Seurat
事实上官方 Cheat Sheet 已经提供了功能简记
Seurat v5 的尝试记录;简言之就是生成一个SeuratObject,相应处理计算得到的数据都存储于其中,官方同时提供了获取相应结果的方程;其中作图请见 Seurat 5 官网 Data visualization
Install
install.packages('Seurat')
示例数据:外周血单核细胞(pbmc)
wget https://cf.10xgenomics.com/samples/cell/pbmc3k/pbmc3k_filtered_gene_bc_matrices.tar.gz
tar -xzf pbmc3k_filtered_gene_bc_matrices.tar.gz
ls filtered_gene_bc_matrices/hg19
### barcodes.tsv genes.tsv matrix.mtx
示例代码:Seurat 5 官网 pbmc 示例
scRNA
一些常用功能简记:
Load / Filtering by meta.data
-
features 指基因,variable features 指 HVGs
-
subset进行各种filtering操作
subset=提取Genes(via filtering meta.data -- 各种表达式)cells=提取细胞,idents=提取Clusters (via name/list)
library(Seurat)
## 00.Load Data: colname_AAACAT rowname_Gene
pbmcRawData <- Read10X(data.dir = "./filtered_gene_bc_matrices/hg19/")
## 00.Init SeuratObject & raw Filtering
pbmc <- CreateSeuratObject(counts = pbmcRawData,
project = "pbmc3k",
min.cells = 3, ## Filter off Genes: Appear in >3 Cells
min.features = 200, ## Filter off Cells: Appear in >200 Genes
meta.data = NULL
)
## Sum geneFrature rows with pattern (^MT-)

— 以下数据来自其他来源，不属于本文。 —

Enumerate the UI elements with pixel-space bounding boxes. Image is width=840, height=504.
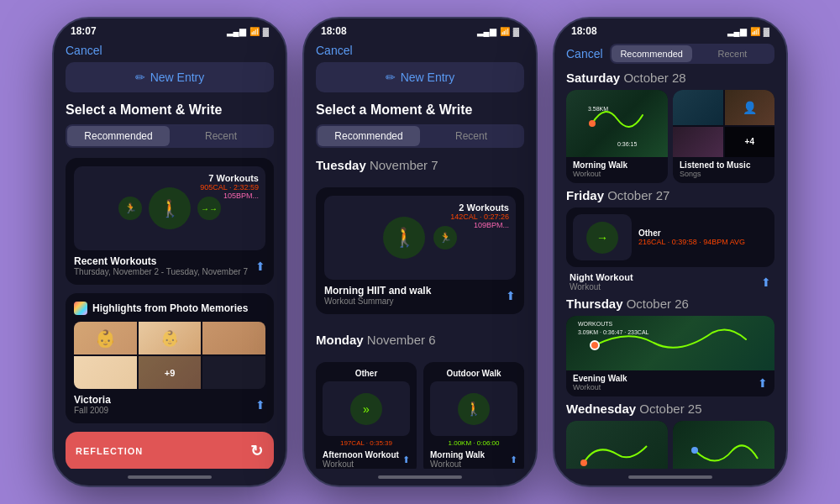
phone-3: 18:08 ▂▄▆ 📶 ▓ Cancel Recommended Recent … bbox=[553, 17, 788, 487]
segmented-control-3: Recommended Recent bbox=[610, 44, 774, 64]
wifi-icon: 📶 bbox=[249, 27, 260, 36]
monday-visual-2: 🚶 bbox=[430, 381, 517, 436]
photos-grid: 👶 👶 +9 bbox=[74, 322, 265, 389]
edit-icon-1: ✏ bbox=[135, 71, 145, 84]
tab-recent-3[interactable]: Recent bbox=[692, 45, 773, 62]
phone3-top-bar: Cancel Recommended Recent bbox=[566, 40, 774, 71]
time-1: 18:07 bbox=[71, 25, 97, 37]
monday-card-1[interactable]: Other » 197CAL · 0:35:39 Afternoon Worko… bbox=[316, 362, 417, 469]
wednesday-card-2[interactable]: Outdoor Walk bbox=[673, 421, 774, 469]
tab-recent-2[interactable]: Recent bbox=[420, 126, 522, 146]
tuesday-workout-card[interactable]: 🚶 🏃 2 Workouts 142CAL · 0:27:26 109BPM..… bbox=[316, 187, 524, 314]
photo-5: +9 bbox=[139, 356, 202, 389]
tuesday-walk-icon: 🚶 bbox=[383, 217, 425, 259]
wednesday-map-1 bbox=[566, 421, 668, 469]
thursday-footer: Evening Walk Workout ⬆ bbox=[573, 374, 768, 391]
date-tuesday: Tuesday November 7 bbox=[316, 158, 524, 172]
monday-card-2[interactable]: Outdoor Walk 🚶 1.00KM · 0:06:00 Morning … bbox=[423, 362, 524, 469]
thursday-card-info: Evening Walk Workout ⬆ bbox=[566, 370, 774, 396]
signal-icon-2: ▂▄▆ bbox=[477, 27, 496, 36]
share-monday-2[interactable]: ⬆ bbox=[510, 454, 517, 465]
scroll-area-3: Saturday October 28 3.58KM 0 bbox=[566, 71, 774, 469]
time-2: 18:08 bbox=[321, 25, 347, 37]
svg-text:WORKOUTS: WORKOUTS bbox=[578, 321, 613, 327]
saturday-map-visual: 3.58KM 0:36:15 bbox=[566, 90, 668, 157]
section-title-1: Select a Moment & Write bbox=[66, 102, 274, 118]
svg-text:3.58KM: 3.58KM bbox=[588, 106, 608, 112]
tuesday-stats: 2 Workouts 142CAL · 0:27:26 109BPM... bbox=[450, 202, 509, 229]
status-bar-1: 18:07 ▂▄▆ 📶 ▓ bbox=[54, 18, 286, 40]
status-icons-3: ▂▄▆ 📶 ▓ bbox=[727, 27, 769, 36]
date-friday: Friday October 27 bbox=[566, 188, 774, 202]
saturday-card-2[interactable]: 👤 +4 Listened to Music Songs bbox=[673, 90, 774, 183]
friday-arrow-icon: → bbox=[586, 222, 618, 254]
svg-text:3.09KM · 0:36:47 · 233CAL: 3.09KM · 0:36:47 · 233CAL bbox=[578, 329, 649, 335]
signal-icon-3: ▂▄▆ bbox=[727, 27, 747, 36]
tuesday-cal: 142CAL · 0:27:26 bbox=[450, 213, 509, 221]
phone1-content: Cancel ✏ New Entry Select a Moment & Wri… bbox=[54, 40, 286, 469]
cancel-button-1[interactable]: Cancel bbox=[66, 40, 274, 62]
photo-6 bbox=[202, 356, 265, 389]
svg-point-6 bbox=[580, 459, 587, 466]
share-icon-tuesday[interactable]: ⬆ bbox=[506, 289, 516, 302]
share-friday[interactable]: ⬆ bbox=[761, 276, 771, 289]
svg-point-7 bbox=[691, 447, 698, 454]
phone-2: 18:08 ▂▄▆ 📶 ▓ Cancel ✏ New Entry Select … bbox=[302, 17, 538, 487]
friday-visual: → bbox=[573, 214, 632, 260]
workout-icon-small-1: 🏃 bbox=[118, 197, 142, 220]
tuesday-bpm: 109BPM... bbox=[450, 221, 509, 229]
workout-card-1[interactable]: 🏃 🚶 →→ 7 Workouts 905CAL · 2:32:59 105BP… bbox=[66, 158, 274, 285]
share-icon-victoria[interactable]: ⬆ bbox=[255, 398, 265, 412]
monday-walk-icon: 🚶 bbox=[458, 393, 490, 425]
share-monday-1[interactable]: ⬆ bbox=[402, 454, 410, 465]
share-icon-1[interactable]: ⬆ bbox=[255, 260, 265, 273]
svg-point-3 bbox=[591, 341, 599, 349]
status-icons-1: ▂▄▆ 📶 ▓ bbox=[227, 27, 269, 36]
tuesday-run-icon: 🏃 bbox=[433, 226, 457, 249]
monday-card-2-footer: Morning Walk Workout ⬆ bbox=[430, 450, 517, 469]
date-saturday: Saturday October 28 bbox=[566, 71, 774, 85]
tab-recommended-3[interactable]: Recommended bbox=[612, 45, 692, 62]
share-thursday[interactable]: ⬆ bbox=[758, 376, 768, 390]
tab-recommended-1[interactable]: Recommended bbox=[67, 126, 170, 146]
wednesday-card-1[interactable]: Outdoor Walk bbox=[566, 421, 668, 469]
signal-icon: ▂▄▆ bbox=[227, 27, 246, 36]
monday-card-1-footer: Afternoon Workout Workout ⬆ bbox=[323, 450, 410, 469]
new-entry-button-2[interactable]: ✏ New Entry bbox=[316, 62, 524, 92]
saturday-card-1[interactable]: 3.58KM 0:36:15 Morning Walk Workout bbox=[566, 90, 668, 183]
workout-cal-1: 905CAL · 2:32:59 bbox=[200, 183, 259, 192]
tab-recommended-2[interactable]: Recommended bbox=[318, 126, 420, 146]
date-thursday: Thursday October 26 bbox=[566, 297, 774, 311]
workout-stats-1: 7 Workouts 905CAL · 2:32:59 105BPM... bbox=[200, 173, 259, 200]
svg-text:0:36:15: 0:36:15 bbox=[617, 141, 637, 147]
friday-card[interactable]: → Other 216CAL · 0:39:58 · 94BPM AVG bbox=[566, 207, 774, 267]
workout-icon-large-1: 🚶 bbox=[149, 187, 191, 229]
victoria-footer: Victoria Fall 2009 ⬆ bbox=[74, 394, 265, 415]
reflection-card[interactable]: REFLECTION ↻ bbox=[66, 432, 274, 469]
memories-header: Highlights from Photo Memories bbox=[74, 302, 265, 315]
edit-icon-2: ✏ bbox=[386, 71, 396, 84]
monday-visual-1: » bbox=[323, 381, 410, 436]
segmented-control-1: Recommended Recent bbox=[66, 124, 274, 148]
phone2-content: Cancel ✏ New Entry Select a Moment & Wri… bbox=[304, 40, 536, 469]
new-entry-button-1[interactable]: ✏ New Entry bbox=[66, 62, 274, 92]
wednesday-map-2 bbox=[673, 421, 774, 469]
friday-footer: Night Workout Workout ⬆ bbox=[566, 272, 774, 297]
cancel-button-2[interactable]: Cancel bbox=[316, 40, 524, 62]
saturday-music-visual: 👤 +4 bbox=[673, 90, 774, 157]
workout-card-footer-1: Recent Workouts Thursday, November 2 - T… bbox=[74, 255, 265, 276]
workout-title-1: Recent Workouts bbox=[74, 255, 248, 267]
cancel-button-3[interactable]: Cancel bbox=[566, 47, 603, 60]
workout-bpm-1: 105BPM... bbox=[200, 192, 259, 200]
workout-icon-arrow-1: →→ bbox=[197, 197, 221, 220]
monday-stats-1: 197CAL · 0:35:39 bbox=[323, 439, 410, 447]
music-cell-3 bbox=[673, 127, 723, 158]
victoria-subtitle: Fall 2009 bbox=[74, 406, 111, 415]
friday-info: Other 216CAL · 0:39:58 · 94BPM AVG bbox=[638, 228, 768, 246]
tuesday-card-footer: Morning HIIT and walk Workout Summary ⬆ bbox=[324, 285, 516, 306]
refresh-icon: ↻ bbox=[250, 442, 264, 460]
thursday-map-visual: WORKOUTS 3.09KM · 0:36:47 · 233CAL bbox=[566, 316, 774, 370]
tab-recent-1[interactable]: Recent bbox=[170, 126, 272, 146]
thursday-map-card[interactable]: WORKOUTS 3.09KM · 0:36:47 · 233CAL Eveni… bbox=[566, 316, 774, 396]
photo-memories-card[interactable]: Highlights from Photo Memories 👶 👶 +9 bbox=[66, 293, 274, 423]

## and Assign result to meta.data as 'percent.mt'
pbmc[["percent.mt"]] <- PercentageFeatureSet(pbmc, pattern = "^MT-")
## Filtering Cells by meta.data
pbmc <- subset(pbmc, subset = nFeature_RNA > 200 & nFeature_RNA < 2500 & percent.mt < 5)
### Plot meta.data
p1 <- VlnPlot(pbmc, features = c("percent.mt"), ncol = 1)
p2 <- FeatureScatter(pbmc, feature1 = "nCount_RNA", feature2 = "percent.mt")
p1 + p2
Normalize/Scale/HVGs
注: SCTransform() = NormalizeData() + FindVariableFeatures() + ScaleData()
## Normalizing the data
## -- equals to: pbmc[["RNA"]]$data <- NormalizeData(pbmc[["RNA"]]$counts)
pbmc <- NormalizeData(pbmc)
## Find top2000 HVGs: Active assay now have 2000 variable features
pbmc <- FindVariableFeatures(pbmc, selection.method = "vst", nfeatures = 2000)
HVGsNameList <- VariableFeatures(pbmc)
## Scale: remove unwanted sources of variation
## -- Zero-centered or Mean-subtraction
## -- Save to: pbmc[["RNA"]]$scale.data Layer
pbmc <- ScaleData(pbmc,
features = rownames(pbmc), ## default only HVGs, here all genes
vars.to.regress = "percent.mt", ## ‘regress out’ heterogeneity associated with mitochondrial contamination
)
### Plot HVGs
pHVGs <- VariableFeaturePlot(pbmc)
LabelPoints(plot = pHVGs, points = head(HVGsNameList, 10), repel = TRUE)
PCA/Clustering
一般先PCA,然后基于降维结果进行KNN聚类;如果进行UMAP,一般是基于PCA的结果(当然也可以使用原数据)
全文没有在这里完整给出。